Bothers me that he thinks I’d be so easily taken in by his whole kind-and-caring Uncle Phil routine. Not cos it means he reckons I’m an idiot, but cos it’s exactly how I’d want him to roll. I mean if I were tripping. Delusionating. Okay, if I were just making these dudes up. Kinda blatant this time – them showing up while I’m lying in bed, like one of my mummy’s lucid dreams.
“You guys ain’t for real, are you?”
“You doubt our seriousness, Dylan?”
“No, I doubt your existence. When I say you ain’t for real, I mean as in you ain’t actually there. I don’t need to be in an M. Night Shyamalan film to have already wised up and worked that shit out.”
I watch both men closely for any signs of panic, mayhem and meltdown caused by my devastating powers of deduction.
“Oh, for fuck’s sake, don’t be so insipid,” goes the botched-Botox man. “The clock is ticking and you’re wasting time looking for a humdrum plot twist to get you out of this. Meanwhile the clock is ticking.”
Blankpage-Botox man has to scrunch up a pair of Ramona’s knickers just to stop himself from facepalming.

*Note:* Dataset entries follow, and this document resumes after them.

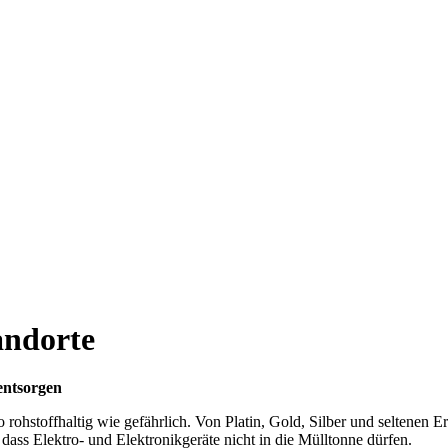
andorte
 entsorgen
so rohstoffhaltig wie gefährlich. Von Platin, Gold, Silber und seltenen 
 dass Elektro- und Elektronikgeräte nicht in die Mülltonne dürfen.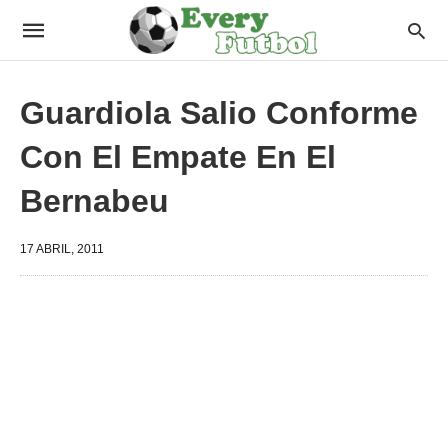
Guardiola Salio Conforme
Con El Empate En El
Bernabeu
17 ABRIL, 2011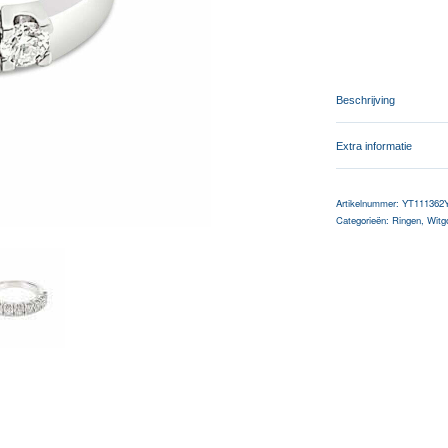
Beschrijving
Extra informatie
Artikelnummer:
YT111362
Categorieën:
Ringen
,
Witg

Then he face-palms anyway – sneaking a sniff as he does so. And, yeh, I know I should probly stand up for Ramona’s honour or something. Do that whole gallantry thing. But who the fuck would I be kidding?
“Well, I’m sorry to disappoint you, Dylan, but my associate and I are both men of flesh and blood. Well, perhaps also a bit of Botox, but then you guessed that much the first time you saw us. In any case, follow the logic of your laughable suggestion. Even if you seriously think we’re just some figment of one of your fictional online personas, you’re forgetting that your fictional personas are real. They even have real-life girlfriends made of flesh and menstrual blood.”